あれ?ここ、保健室?なんでだろう。
「あら、起きた?もう、青山さんたら無理してたでしょ。体育で走ってたら倒れちゃったんだって?幸い、上手に倒れたみたいだから怪我はしてないけど。あ、親御さん呼んだから来るまで休んでて。」
「嫌です。帰りたくないです。あと給食食べてニ時間授業受けて部活行くだけなんで、大丈夫です。」
先生は最初は少し怒った顔をしていたが、私の話を聞いて、困ったような顔をする。困らせているのは分かるが、どうしても帰りたくない。明日は休みだし、大丈夫なのだ。
「大丈夫じゃないの。倒れるくらい体は疲れてる。体がもうダメって言ってるんだよ。だから今日はもう帰りなさい。これは譲れないわ。」
先生は、私の目をしっかり見て言った。これは勝てる気がしない。しょうがない、帰ろう。お母さんももう呼んだって言ってたし。
「分かりました。我儘言ってごめんなさい。」
「いいのよ。頑張り屋さんな証拠だもの。でも、今日と土日はしっかり休むこと。これは守ってね。そうだ、笹川さん、心配してたわよ。あと、上橋くんも。体育終わった時に二人で様子を見にきてくれたのよ。」
心七、上橋くん。嬉しいな、後でお礼言わなきゃ。うん?体育終わった時?
「そうなんですね。ありがたいです。あの、ちなみに今って何時ですか?」
先生は不思議そうにして、「12:50だけど。」と教えてくれた。嘘、私が倒れたのって、体育始まってすぐだよね。一時間くらい寝てたってこと?びっくりだ。最近寝れてなかったのに。
コンコン。
「失礼します。青山笑美の母です。」
あ、お母さん。先生とお母さんが話し始めた。
「お迎えありがとうございます。電話でもお話しましたが、体育で倒れてしまったようで。本人にも伝えましたが、今週末はしっかり休むようにして下さい。」
あら、お母さんにも言っちゃうんだ。部活休めって言われちゃうかな。でも行く。大事な時期だもん。
「分かりました。ありがとうございました。」
あ、私もお礼しないと。
「ありがとうございました。」
「いえいえ、お大事にしてください。」
ぺこっとして、お母さんと帰る。お母さんは心配そうだ。
「今日、朝から様子おかしかったし、休んだらよかったね。まさか倒れちゃうなんて。それに、まだ何かあるでしょ。」
え?どういうことだろう。それにおかしいって、言い方。

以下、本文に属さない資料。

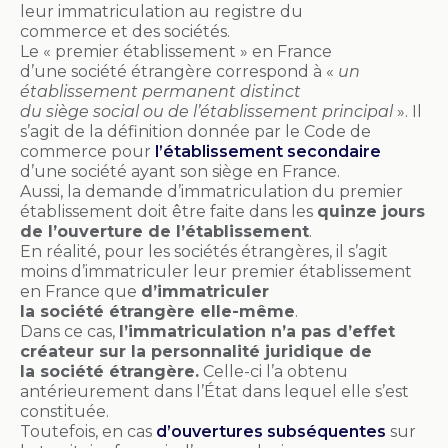
leur immatriculation au registre du
commerce
et
des
sociétés.
Le « premier établissement » en France
d’une
société
étrangère correspond à «
un
établissement permanent distinct
du
siège
social
ou de l’établissement principal
». Il
s’agit de la définition donnée par le Code de
commerce pour
l’établissement secondaire
d’une
société
ayant son
siège
en France.
Aussi, la demande d’immatriculation du premier
établissement doit être faite dans les
quinze jours
de l’ouverture de l’établissement
.
En réalité, pour les
sociétés
étrangères, il s’agit
moins d’immatriculer leur premier établissement
en France que
d’immatriculer
la
société
étrangère elle-même
.
Dans ce cas,
l’immatriculation n’a pas d’effet
créateur sur la personnalité juridique de
la
société
étrangère.
Celle-ci l’a obtenu
antérieurement dans l’État dans lequel elle s’est
constituée.
Toutefois, en cas
d’ouvertures subséquentes
sur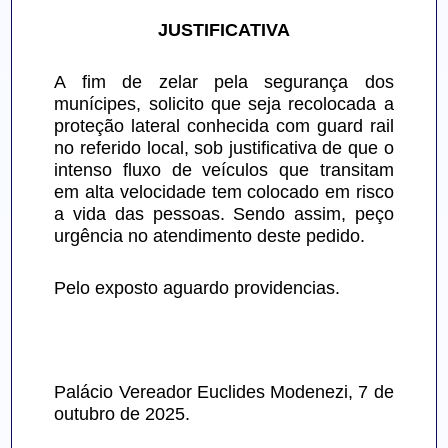
JUSTIFICATIVA
A fim de zelar pela segurança dos 
munícipes, solicito que seja recolocada a 
proteção lateral conhecida com guard rail 
no referido local, sob justificativa de que o 
intenso fluxo de veículos que transitam 
em alta velocidade tem colocado em risco 
a vida das pessoas. Sendo assim, peço 
urgência no atendimento deste pedido.
Pelo exposto aguardo providencias.
Palácio Vereador Euclides Modenezi, 7 de 
outubro de 2025.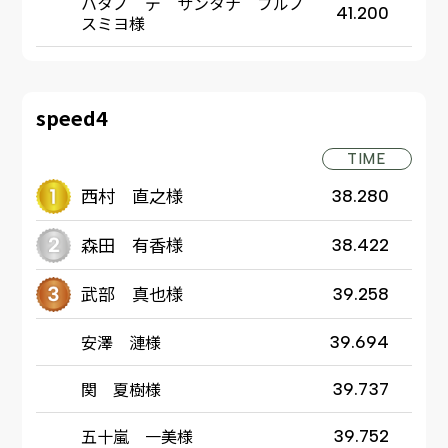
ハタノ デ サンタナ ブルノ
41.200
スミヨ様
speed4
TIME
西村 直之様
38.280
森田 有香様
38.422
武部 真也様
39.258
安澤 漣様
39.694
関 夏樹様
39.737
五十嵐 一美様
39.752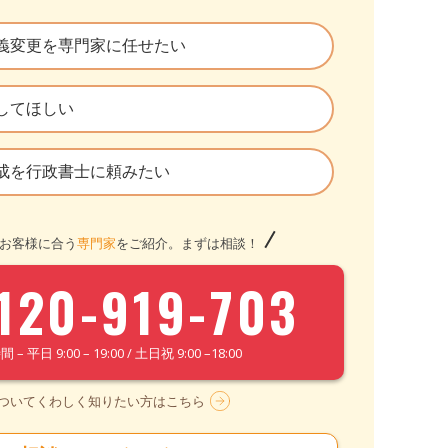
義変更を専門家に任せたい
してほしい
成を行政書士に頼みたい
お客様に合う
専門家
をご紹介。まずは相談！
120-919-703
– 平日 9:00 – 19:00 / 土日祝 9:00 –18:00
についてくわしく知りたい方はこちら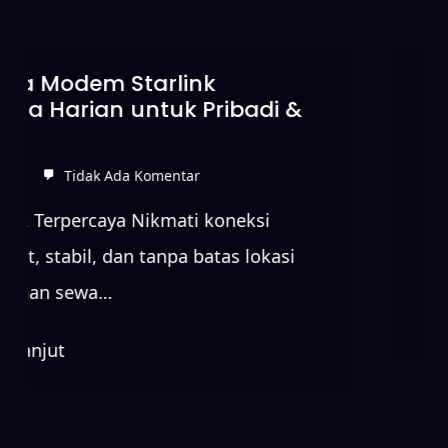
Sewa Starlink Tanpa DP untuk
Koneksi Internet Cepat
Juni 15, 2026
Tidak Ada Komentar
Sewa Starlink Terpercaya Nikmati koneksi
internet cepat, stabil, dan tanpa batas lokasi
dengan layanan sewa…
Baca Lebih Lanjut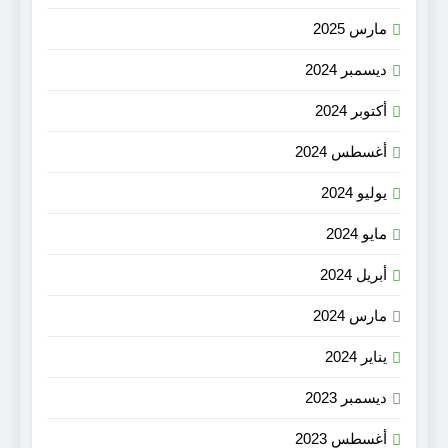
مارس 2025
ديسمبر 2024
أكتوبر 2024
أغسطس 2024
يوليو 2024
مايو 2024
أبريل 2024
مارس 2024
يناير 2024
ديسمبر 2023
أغسطس 2023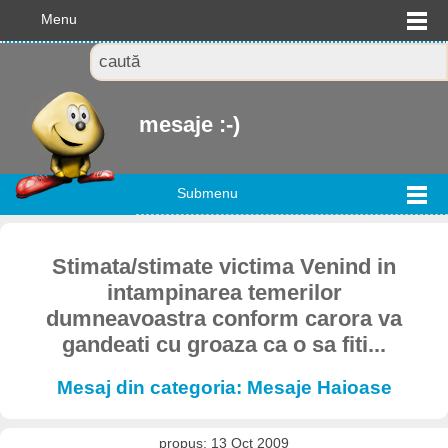
Menu
mesaje :-)
Submenu
Stimata/stimate victima Venind in
intampinarea temerilor
dumneavoastra conform carora va
gandeati cu groaza ca o sa fiti...
Mesaj din categoria: Mesaje Haioase
propus: 13 Oct 2009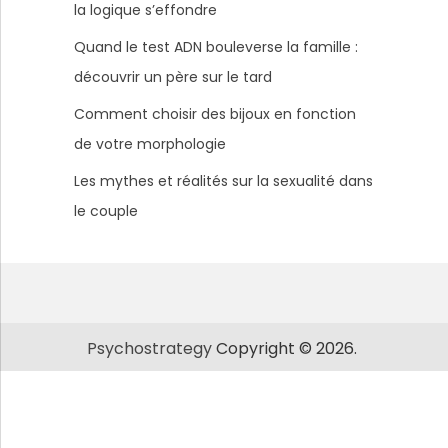
la logique s’effondre
Quand le test ADN bouleverse la famille :
découvrir un père sur le tard
Comment choisir des bijoux en fonction
de votre morphologie
Les mythes et réalités sur la sexualité dans
le couple
Psychostrategy
Copyright © 2026.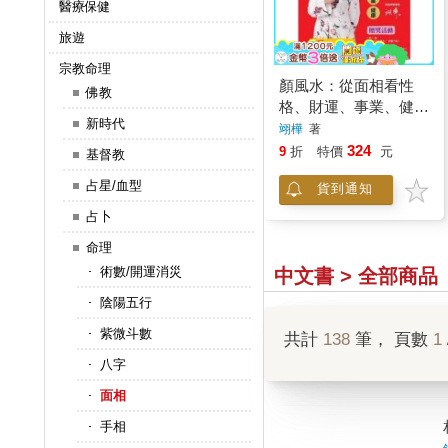
醫療保健
旅遊
宗教命理
顏風水：從面相看性
佛教
格、財運、事業、健康
新時代
(附贈開運手鍊)-命運好
翊樺
著
好玩 6
324
9
折
特價
元
基督教
占星/血型
貨到通知
占卜
命理
術數/開運消災
中文書 > 全部商品
陰陽五行
紫微斗數
共計
138
筆， 頁數
1
八字
面相
手相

まあ実際そうなのかもしれないけど。
「なんかあったんじゃないの?」
「えーっと、そう、吐いちゃったの!でもそのまま体育した、みたいな?」
お母さんは呆気にとられたように、口をパクパクさせた。そして、あちゃーと言うように、俯いておでこに手を当てる。

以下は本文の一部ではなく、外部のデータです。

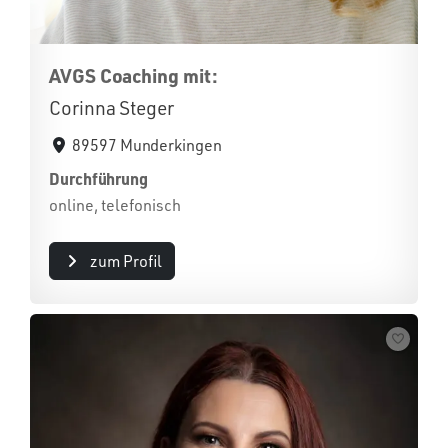
AVGS Coaching mit:
Corinna Steger
89597 Munderkingen
Durchführung
online, telefonisch
zum Profil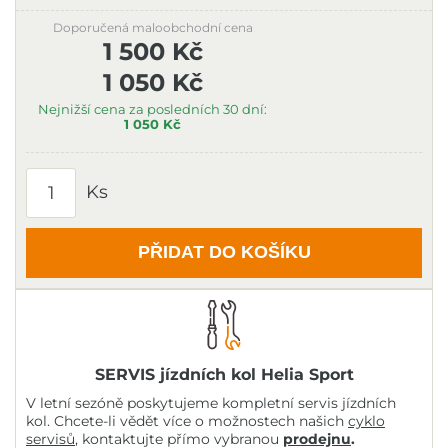
Doporučená maloobchodní cena
1 500 Kč
1 050 Kč
Nejnižší cena za posledních 30 dní:
1 050 Kč
Ks
PŘIDAT DO KOŠÍKU
SERVIS jízdních kol Helia Sport
V letní sezóně poskytujeme kompletní servis jízdních
kol. Chcete-li vědět více o možnostech našich
cyklo
servisů
, kontaktujte přímo vybranou
prodejnu
.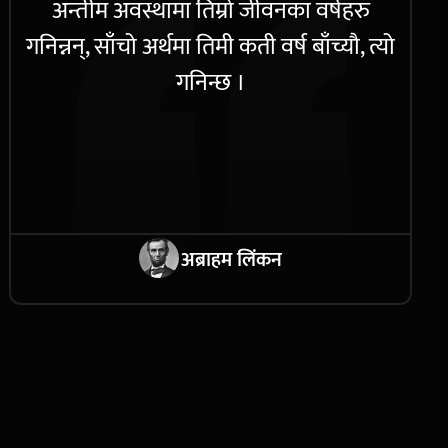
अन्तीम अवस्थामा तिम्रो जीवनका वर्षहरु
गनिन्नन्, साँचो अर्थमा तिमी कती वर्ष बाँच्यौ, त्यो
गनिन्छ ।
अब्राहम लिंकन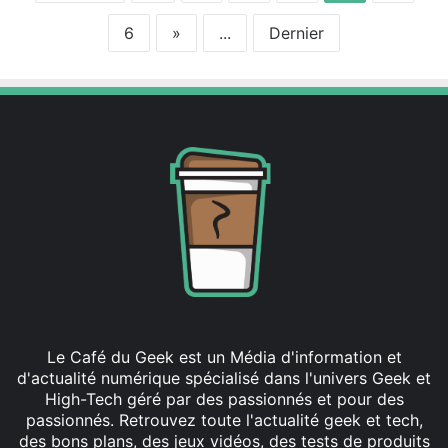
e
c
m
t
6
»
...
Dernier
e
à
i
p
l
r
l
i
e
x
u
c
r
o
c
m
l
p
a
é
v
t
i
i
e
t
r
i
d
f
Le Café du Geek est un Média d'information et
e
d'actualité numérique spécialisé dans l'univers Geek et
s
High-Tech géré par des passionnés et pour des
m
passionnés. Retrouvez toute l'actualité geek et tech,
o
des bons plans, des jeux vidéos, des tests de produits
i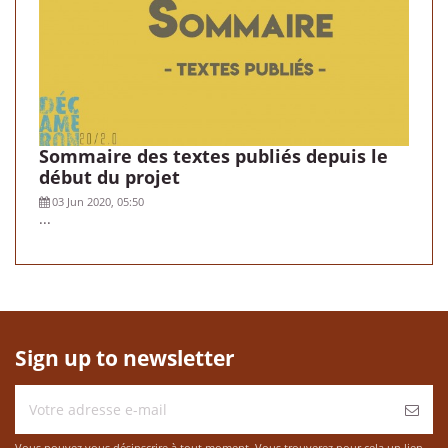
Sommaire des textes publiés depuis le
début du projet
03 Jun 2020, 05:50
...
Sign up to newsletter
Vous pouvez vous désinscrire à tout moment. Vous trouverez pour cela un lien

「何やってんの、笑美。無理はしないでって言ったじゃない。それに、お母さんが言ったのはそういうことじゃなくて。クラスで揉めたとか意地悪されたとかそういうのがないかってこと。」
知ってる。でも言いたくないんだもん。情け無いし。部活の先輩に嘘つかれたけど何も言い返せなかったとか。美空に八つ当たりしそうになったとか。先生に集中しなさいって怒られたとか。はあ、考えてて嫌になる。
「何にもないよ。大丈夫。」
「そう?」
お母さんはまだ納得していなさそうだ。でも言わない。今も心配かけてるのに、もっと心配かけちゃう。それに、ここでそれを言ったら吐いたって言ったことが無駄になっちゃう。心配を大きくしちゃうだけなら、言わない。